狗が身 さんの感想・評価
4.5
物語 : 4.5
作画 : 4.5
声優 : 4.5
音楽 : 5.0
キャラ : 4.0
状態:観終わった
なんとぉーーーーっ!!
元々はTVアニメの企画だったものが大人の都合で劇場版となったらしい本作。そのストーリーも、TVアニメの1クール分ぐらいまでしかないのだそう。
とはいえ、肝心の内容は満足できるものでした。
シーブックとセシリーの関係は早い話がガンダム版ロミオとジュリエットみたいな感じなのだけど、「リア充爆発しろ」なんて言えないぐらい素敵なんだよなぁ。
セシリーの家庭環境を鑑みれば、シーブックがマジでヒーローに見えてくるし、シーブックに救いを求めるセシリーの気持ちもすごくよく分かる。
だからこそ、ラストの抱擁に心が揺さぶられる。まさか富野氏がこんな素直に感動できる結末を用意してくれるとは…。
ストーリー自体はオーソドックスなものだけど、中身はよく出来てる。一回観ただけじゃ説明不足に感じて意味が分からないと思うところもあるかもしれないけど、何回か観てみるときちんと全体を把握できるように最小限の台詞で説明されてるんだ。これまでの宇宙世紀シリーズを観ていることがある程度必要ではあるけどね。
それにしてもこれ、実に続きが気になる。シーブックとセシリーの関係はすごく良い感じに収まったけど、状況はなにひとつ解決してないものな…。
時系列的には逆シャアの30年後ぐらい。シャアの反乱も虚しく相も変わらず地球に住むお偉いさんは一層宇宙への関心を弱めていて、もはや無秩序状態に近い。ロナ家が海賊じみたスタイルをとってるのは連邦への当てつけなのかも。
本作中ではカロッゾを撃墜したといってもクロスボーン・バンガード側の勝利に終わってるんだよなぁ。(ドレルだったかザビーネだったかが凱旋って言ってるし)

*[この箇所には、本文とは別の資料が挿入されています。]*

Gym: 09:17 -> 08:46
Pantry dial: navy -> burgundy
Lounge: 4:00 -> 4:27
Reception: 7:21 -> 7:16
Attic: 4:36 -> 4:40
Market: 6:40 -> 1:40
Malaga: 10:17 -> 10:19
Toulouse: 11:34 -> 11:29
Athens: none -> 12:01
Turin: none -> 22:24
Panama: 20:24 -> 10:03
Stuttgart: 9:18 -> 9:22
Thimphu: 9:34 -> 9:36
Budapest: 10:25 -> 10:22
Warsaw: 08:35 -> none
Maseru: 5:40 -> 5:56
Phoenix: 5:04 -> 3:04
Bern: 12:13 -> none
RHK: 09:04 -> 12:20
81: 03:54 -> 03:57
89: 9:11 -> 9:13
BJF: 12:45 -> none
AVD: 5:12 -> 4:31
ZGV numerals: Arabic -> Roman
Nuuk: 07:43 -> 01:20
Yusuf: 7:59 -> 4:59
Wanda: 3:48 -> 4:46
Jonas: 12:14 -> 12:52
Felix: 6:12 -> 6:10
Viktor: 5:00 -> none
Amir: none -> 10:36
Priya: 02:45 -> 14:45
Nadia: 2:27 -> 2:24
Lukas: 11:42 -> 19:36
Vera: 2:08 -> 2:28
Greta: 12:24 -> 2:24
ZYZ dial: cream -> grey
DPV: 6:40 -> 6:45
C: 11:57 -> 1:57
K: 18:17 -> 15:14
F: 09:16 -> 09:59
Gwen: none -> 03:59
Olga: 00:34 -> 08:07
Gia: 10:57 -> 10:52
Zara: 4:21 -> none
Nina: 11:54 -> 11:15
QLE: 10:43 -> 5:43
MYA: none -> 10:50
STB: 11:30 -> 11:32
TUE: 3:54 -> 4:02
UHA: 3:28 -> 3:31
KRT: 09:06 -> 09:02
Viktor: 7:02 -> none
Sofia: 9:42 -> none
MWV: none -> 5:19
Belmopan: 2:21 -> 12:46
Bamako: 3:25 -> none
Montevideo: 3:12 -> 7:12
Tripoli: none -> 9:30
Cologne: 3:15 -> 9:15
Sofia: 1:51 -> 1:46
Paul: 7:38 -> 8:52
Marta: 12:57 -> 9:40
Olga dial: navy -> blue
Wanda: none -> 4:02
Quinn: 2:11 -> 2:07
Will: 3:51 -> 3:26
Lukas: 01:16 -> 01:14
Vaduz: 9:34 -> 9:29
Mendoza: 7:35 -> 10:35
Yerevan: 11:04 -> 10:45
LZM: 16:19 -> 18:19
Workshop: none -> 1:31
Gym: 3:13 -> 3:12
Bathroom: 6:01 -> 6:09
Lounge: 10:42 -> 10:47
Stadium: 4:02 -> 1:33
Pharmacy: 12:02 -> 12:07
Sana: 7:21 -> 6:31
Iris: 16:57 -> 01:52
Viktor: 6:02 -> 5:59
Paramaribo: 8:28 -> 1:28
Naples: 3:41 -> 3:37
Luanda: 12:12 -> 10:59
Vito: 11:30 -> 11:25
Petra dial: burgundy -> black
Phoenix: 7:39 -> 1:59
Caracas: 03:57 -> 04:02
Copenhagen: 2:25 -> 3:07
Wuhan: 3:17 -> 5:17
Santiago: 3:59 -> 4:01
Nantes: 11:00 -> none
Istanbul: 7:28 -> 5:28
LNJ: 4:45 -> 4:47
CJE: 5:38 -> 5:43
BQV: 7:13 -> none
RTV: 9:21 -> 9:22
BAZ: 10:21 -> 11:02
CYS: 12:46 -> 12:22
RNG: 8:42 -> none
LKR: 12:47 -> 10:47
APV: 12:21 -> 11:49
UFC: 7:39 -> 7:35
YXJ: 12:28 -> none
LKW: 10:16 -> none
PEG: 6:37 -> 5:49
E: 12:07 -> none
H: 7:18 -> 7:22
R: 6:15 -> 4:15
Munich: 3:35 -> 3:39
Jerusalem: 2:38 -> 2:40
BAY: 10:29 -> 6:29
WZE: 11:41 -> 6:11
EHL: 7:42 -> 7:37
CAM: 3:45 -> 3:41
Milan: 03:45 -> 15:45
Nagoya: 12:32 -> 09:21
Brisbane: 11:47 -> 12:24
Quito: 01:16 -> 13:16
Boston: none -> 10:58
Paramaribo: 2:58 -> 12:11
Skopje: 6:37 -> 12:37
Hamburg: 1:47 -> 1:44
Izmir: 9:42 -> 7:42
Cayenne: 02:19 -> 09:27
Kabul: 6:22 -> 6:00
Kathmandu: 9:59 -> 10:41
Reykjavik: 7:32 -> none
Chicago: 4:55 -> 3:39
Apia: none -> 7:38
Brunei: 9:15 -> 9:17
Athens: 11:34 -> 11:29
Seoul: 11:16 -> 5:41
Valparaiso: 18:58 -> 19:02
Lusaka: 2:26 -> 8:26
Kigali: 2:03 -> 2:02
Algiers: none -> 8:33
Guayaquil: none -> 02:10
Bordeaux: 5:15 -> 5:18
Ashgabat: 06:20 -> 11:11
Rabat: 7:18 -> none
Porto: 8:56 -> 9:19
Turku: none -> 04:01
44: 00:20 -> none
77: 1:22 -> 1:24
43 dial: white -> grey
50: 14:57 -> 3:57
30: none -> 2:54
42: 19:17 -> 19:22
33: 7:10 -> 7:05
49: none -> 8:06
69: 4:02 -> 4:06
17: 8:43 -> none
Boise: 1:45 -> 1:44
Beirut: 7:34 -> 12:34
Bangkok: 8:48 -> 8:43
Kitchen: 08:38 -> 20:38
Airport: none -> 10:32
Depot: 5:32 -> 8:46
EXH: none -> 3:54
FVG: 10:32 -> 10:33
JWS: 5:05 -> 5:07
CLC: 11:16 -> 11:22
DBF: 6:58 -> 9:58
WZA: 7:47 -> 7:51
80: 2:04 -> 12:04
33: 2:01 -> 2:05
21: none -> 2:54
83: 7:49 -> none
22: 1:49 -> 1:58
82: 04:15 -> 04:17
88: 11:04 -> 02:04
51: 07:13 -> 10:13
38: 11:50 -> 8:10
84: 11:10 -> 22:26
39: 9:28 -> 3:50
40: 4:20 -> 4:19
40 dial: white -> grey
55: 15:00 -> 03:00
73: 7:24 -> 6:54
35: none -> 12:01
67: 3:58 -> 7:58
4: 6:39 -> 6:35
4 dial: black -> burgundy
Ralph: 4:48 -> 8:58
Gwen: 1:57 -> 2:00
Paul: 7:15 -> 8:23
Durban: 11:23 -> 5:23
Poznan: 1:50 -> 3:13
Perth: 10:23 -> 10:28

ここまでくればもはやコロニー側だって武力を用いずとも、それぞれ独立宣言できそうなものだけど(逆シャアの時だって、独立自体は連邦側も条件次第で許容するにまでなってたし)、よりによってコスモバビロニアの目的が地球に住む人工の削減だもんなぁ…。しかもその為の平気の実験として一つのフロンティアを武力制圧するという過激派ときた。
ロナ家の貴族主義自体もオールドタイプ丸出しの時代錯誤な主義だし…歴代の主人公達がこぞって反論しそうww
ロボットものとして外せない戦闘シーンの素晴らしさももちろん健在。一見するとクオリティーは逆シャアに一歩劣るかもしれないけど、ロボットの動きの細かさと滑らかさは引けをとらない。時系列的に宇宙世紀と言っても別物みたいなもので、MSのギミックや設計思想も大きく異なっているところが面白い。
なにより今回はシチュエーションが良いんだよね!
本作のガンダムF91はガンダム扱いされてるけど本来はガンダムじゃないし開発途中のプロトタイプもいいところ。
連邦側の数少ない小型MSと言っても開発は中断されて予備のパーツはゼロ。ワンオフと言えば聞こえはいいけど、おまけにフル稼働すれば機体の装甲が熱量を処理しきれず剥がれていくという欠陥付き。(質量を持った残像は制作陣も想定していなかった欠陥)
これだけでロマン溢れる機体なのに、作中ではその欠点を利用して相手の巨大MAを自滅に追い込むんだもんなぁ…恰好良すぎるでしょ!!
ちなみに、ラフレシアの自滅で決着はついたものの、その前にF91は機体を中破されており、あれだけラフレシアに接近できたにも関わらず攻撃できなかった点からみても、かなりの接戦だったんだよね。
最後に。
セシリーがジーンズを履くシーンにグッときた。あんなにスタイルの良さが持つ色気を意識させられるシーンって中々無いんじゃないかな…。